It’s spring time a good and bad time of the year for event planners. The weather is nice enough for a beautiful outdoor event but at the same time pollen is kicking up and allergy season is upon us. With over 50 million people in the US affected by hay fever you best believe someone will be sneezing and hacking throughout your outdoor soireé.
Responsible for both the venue and menu meeting planners must think ahead and plan with strategy to ensure both are as accommodating as the rest of your event. Airborne food allergies as well as pollen and natural elements all must be taken into consideration.
1. Despite common belief, evenings are no more likely to have a lower pollen count than mornings or midday. Seasonal pollen drift is a problem and there’s no way to tell how much of it or how intense it may be the day of your event. During the peak season pollen levels shoot through the roof especially when it’s dry regardless of time of day. So unfortunately there’s no time of day more or less likely to irritate those with allergies.
2. When you have flexibility in your specific selection location you may want to consider exact placement of your event. The radius of things that surround your location can make a significant difference even when the weather conditions are against you. For example having an event placed closer to a body of water like a lake, river, pond or ocean can reduce pollen levels significantly. Other options to consider are rooftops, stone or brick terraces which help to keep pollen down but can quickly hit a brick wall “no pun intended” 🙂 when the wind kicks up. Think about wind barriers and good cover whenever you can.

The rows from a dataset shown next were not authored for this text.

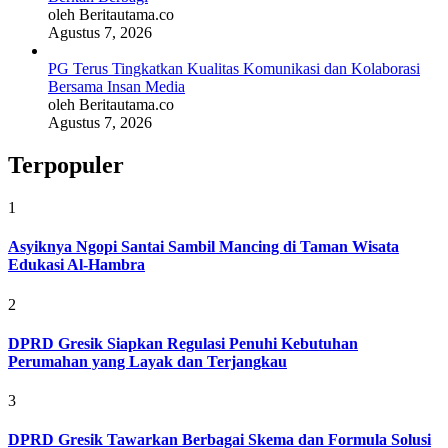
oleh Beritautama.co
Agustus 7, 2026
PG Terus Tingkatkan Kualitas Komunikasi dan Kolaborasi
Bersama Insan Media
oleh Beritautama.co
Agustus 7, 2026
Terpopuler
1
Asyiknya Ngopi Santai Sambil Mancing di Taman Wisata
Edukasi Al-Hambra
2
DPRD Gresik Siapkan Regulasi Penuhi Kebutuhan
Perumahan yang Layak dan Terjangkau
3
DPRD Gresik Tawarkan Berbagai Skema dan Formula Solusi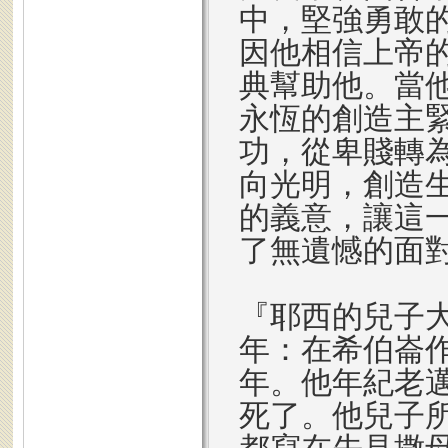
中，堅強勇敢
因他相信上帝
典幫助他。當
永恆的創造主
功，從卑賤轉
向光明，創造
的義意，讓這
了無遺憾的面對
『耶西的兒子
年：在希伯崙
年。他年紀老
死了。他兒子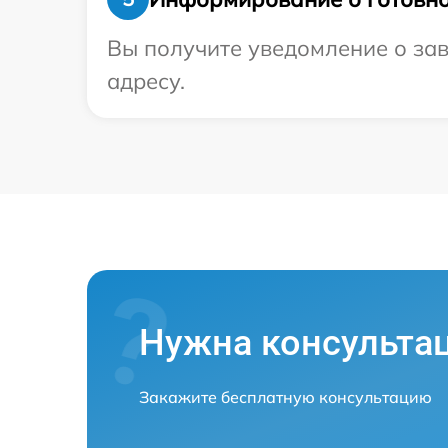
Вы получите уведомление о зав
адресу.
Нужна консульта
Закажите бесплатную консультацию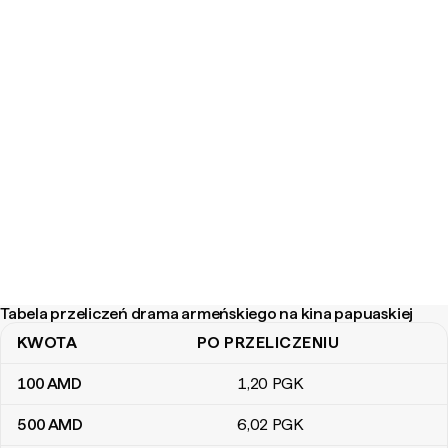
Tabela przeliczeń drama armeńskiego na kina papuaskiej
KWOTA
PO PRZELICZENIU
Tabela przeliczeń drama armeńskiego na kina papuaskiej
100
AMD
1
,20
PGK
500
AMD
6
,02
PGK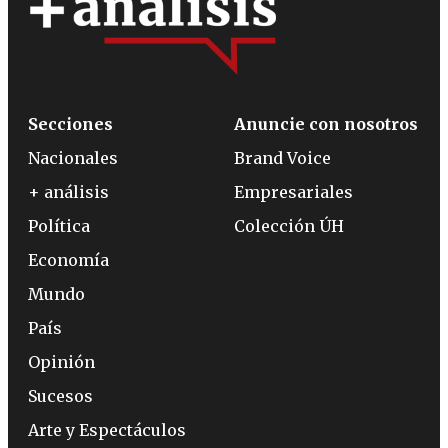
Secciones
Anuncie con nosotros
Nacionales
Brand Voice
+ análisis
Empresariales
Política
Colección ÚH
Economía
Mundo
País
Opinión
Sucesos
Arte y Espectáculos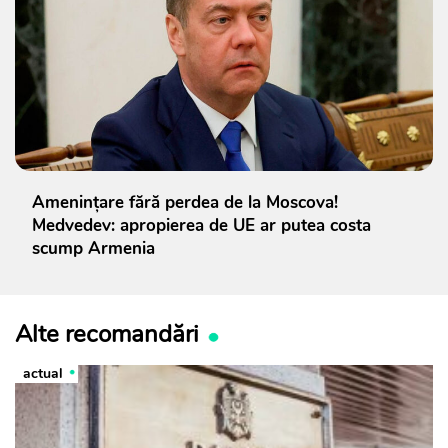
Amenințare fără perdea de la Moscova!
Medvedev: apropierea de UE ar putea costa
scump Armenia
Alte recomandări
actual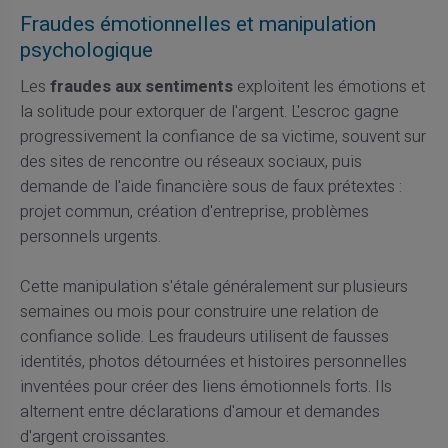
Fraudes émotionnelles et manipulation
psychologique
Les
fraudes aux sentiments
exploitent les émotions et
la solitude pour extorquer de l'argent. L'escroc gagne
progressivement la confiance de sa victime, souvent sur
des sites de rencontre ou réseaux sociaux, puis
demande de l'aide financière sous de faux prétextes :
projet commun, création d'entreprise, problèmes
personnels urgents.
Cette manipulation s'étale généralement sur plusieurs
semaines ou mois pour construire une relation de
confiance solide. Les fraudeurs utilisent de fausses
identités, photos détournées et histoires personnelles
inventées pour créer des liens émotionnels forts. Ils
alternent entre déclarations d'amour et demandes
d'argent croissantes.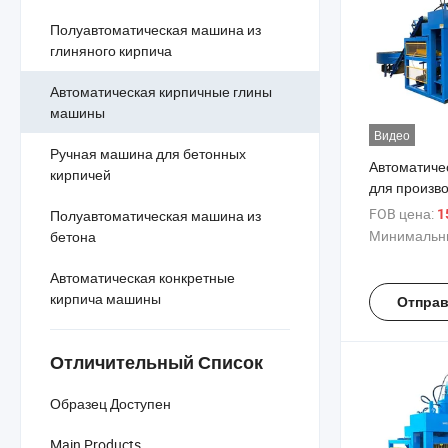
Полуавтоматическая машина из
глиняного кирпича
Автоматическая кирпичные глины
машины
Видео
Ручная машина для бетонных
Автоматиче
кирпичей
для произв
межблоковы
FOB цена:
Полуавтоматическая машина из
15
сжатой зем
Минимальны
бетона
Автоматическая конкретные
кирпича машины
Отправ
Отличительный Список
Образец Доступен
Main Products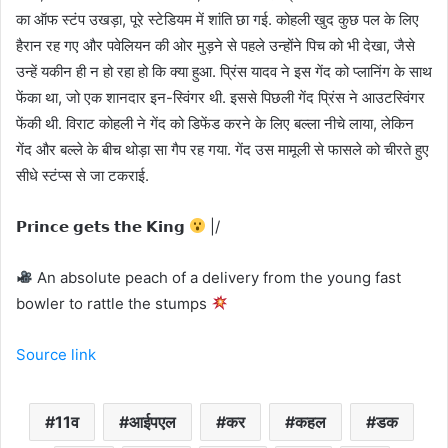
का ऑफ स्टंप उखड़ा, पूरे स्टेडियम में शांति छा गई. कोहली खुद कुछ पल के लिए
हैरान रह गए और पवेलियन की ओर मुड़ने से पहले उन्होंने पिच को भी देखा, जैसे
उन्हें यकीन ही न हो रहा हो कि क्या हुआ. प्रिंस यादव ने इस गेंद को प्लानिंग के साथ
फेंका था, जो एक शानदार इन-स्विंगर थी. इससे पिछली गेंद प्रिंस ने आउटस्विंगर
फेंकी थी. विराट कोहली ने गेंद को डिफेंड करने के लिए बल्ला नीचे लाया, लेकिन
गेंद और बल्ले के बीच थोड़ा सा गैप रह गया. गेंद उस मामूली से फासले को चीरते हुए
सीधे स्टंप्स से जा टकराई.
𝗣𝗿𝗶𝗻𝗰𝗲 𝗴𝗲𝘁𝘀 𝘁𝗵𝗲 𝗞𝗶𝗻𝗴
|/
An absolute peach of a delivery from the young fast
bowler to rattle the stumps
Source link
11व
आईपएल
कर
कहल
डक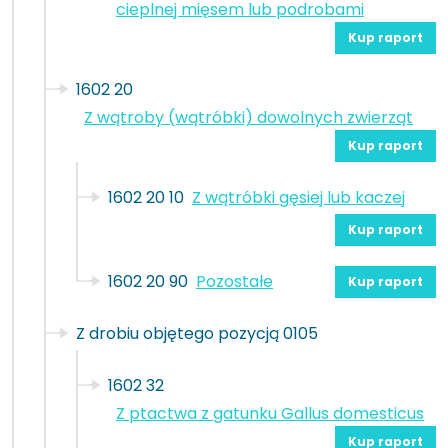
cieplnej mięsem lub podrobami
Kup raport
1602 20
Z wątroby (wątróbki) dowolnych zwierząt
Kup raport
1602 20 10
Z wątróbki gęsiej lub kaczej
Kup raport
1602 20 90
Pozostałe
Kup raport
Z drobiu objętego pozycją 0105
1602 32
Z ptactwa z gatunku Gallus domesticus
Kup raport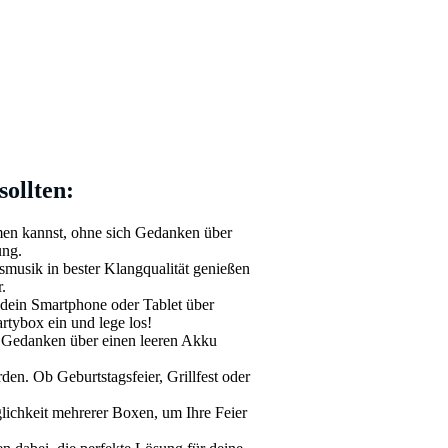
ollten:
hmen kannst, ohne sich Gedanken über
ung.
smusik in bester Klangqualität genießen
.
 dein Smartphone oder Tablet über
rtybox ein und lege los!
ch Gedanken über einen leeren Akku
en. Ob Geburtstagsfeier, Grillfest oder
ichkeit mehrerer Boxen, um Ihre Feier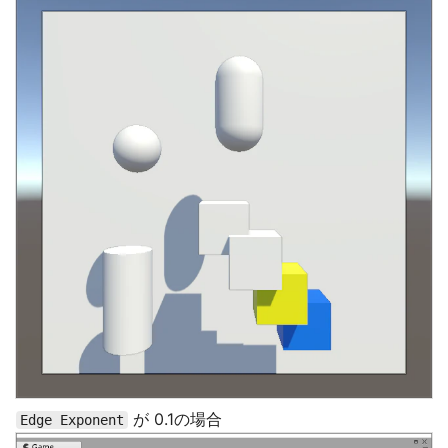
が 0.1の場合
Edge Exponent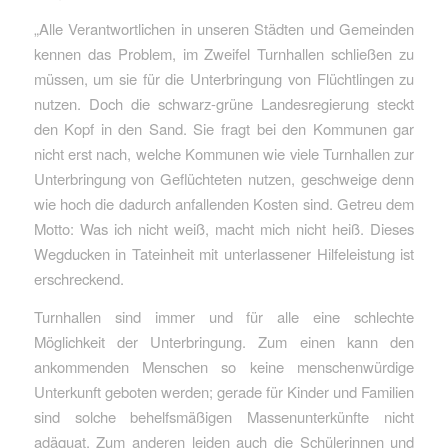
„Alle Verantwortlichen in unseren Städten und Gemeinden
kennen das Problem, im Zweifel Turnhallen schließen zu
müssen, um sie für die Unterbringung von Flüchtlingen zu
nutzen. Doch die schwarz-grüne Landesregierung steckt
den Kopf in den Sand. Sie fragt bei den Kommunen gar
nicht erst nach, welche Kommunen wie viele Turnhallen zur
Unterbringung von Geflüchteten nutzen, geschweige denn
wie hoch die dadurch anfallenden Kosten sind. Getreu dem
Motto: Was ich nicht weiß, macht mich nicht heiß. Dieses
Wegducken in Tateinheit mit unterlassener Hilfeleistung ist
erschreckend.
Turnhallen sind immer und für alle eine schlechte
Möglichkeit der Unterbringung. Zum einen kann den
ankommenden Menschen so keine menschenwürdige
Unterkunft geboten werden; gerade für Kinder und Familien
sind solche behelfsmäßigen Massenunterkünfte nicht
adäquat. Zum anderen leiden auch die Schülerinnen und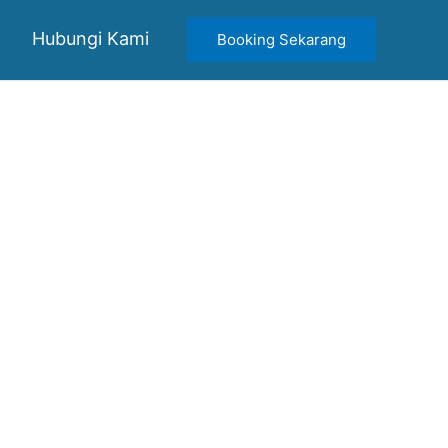
Hubungi Kami
Booking Sekarang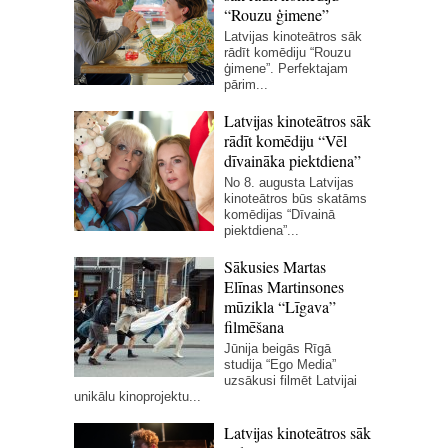
“Rouzu ģimene”
Latvijas kinoteātros sāk
rādīt komēdiju “Rouzu
ģimene”. Perfektajam
pārim...
Latvijas kinoteātros sāk
rādīt komēdiju “Vēl
dīvaināka piektdiena”
No 8. augusta Latvijas
kinoteātros būs skatāms
komēdijas “Dīvainā
piektdiena”...
Sākusies Martas
Elīnas Martinsones
mūzikla “Līgava”
filmēšana
Jūnija beigās Rīgā
studija “Ego Media”
uzsākusi filmēt Latvijai
unikālu kinoprojektu...
Latvijas kinoteātros sāk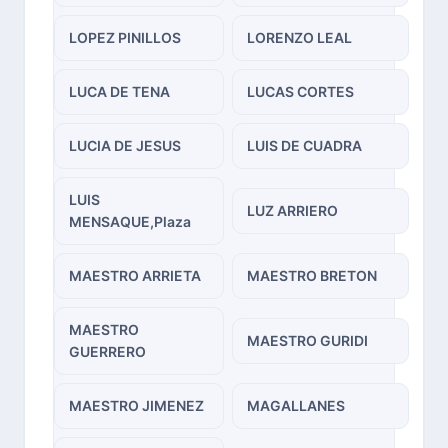
LOPEZ PINILLOS
LORENZO LEAL
LUCA DE TENA
LUCAS CORTES
LUCIA DE JESUS
LUIS DE CUADRA
LUIS
LUZ ARRIERO
MENSAQUE,Plaza
MAESTRO ARRIETA
MAESTRO BRETON
MAESTRO
MAESTRO GURIDI
GUERRERO
MAESTRO JIMENEZ
MAGALLANES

3. If you’re trapped and forced to have an event in a grassy area, ask the venue to provide temporary hard surface platforms like portable dance floors to cover as least the area when your guest will be the most. Shoes constantly kicking up irritants is not a good look.
4. For floral selections avoid lavender, gerbera daisies, wisteria, jasmine, baby’s breath, zinnias, pussy willow, and sunflowers. Better alternatives for pollen-sensitive attendees include azaleas, lilies, begonias, crocuses, cyclamen, hydrangeas, orchids, peonies, roses (non-fragrant), tulips, and violets.
5. Make sure all attendees are clear that some or all of the event will be held outside so any hard core sufferers can plan ahead, pre-medicate and bring medication with them.
These are our top 5 tips on how to deal with outdoor allergy challenges. Apply them and let us know if you have any other tips and tricks that can help us outdoor planners.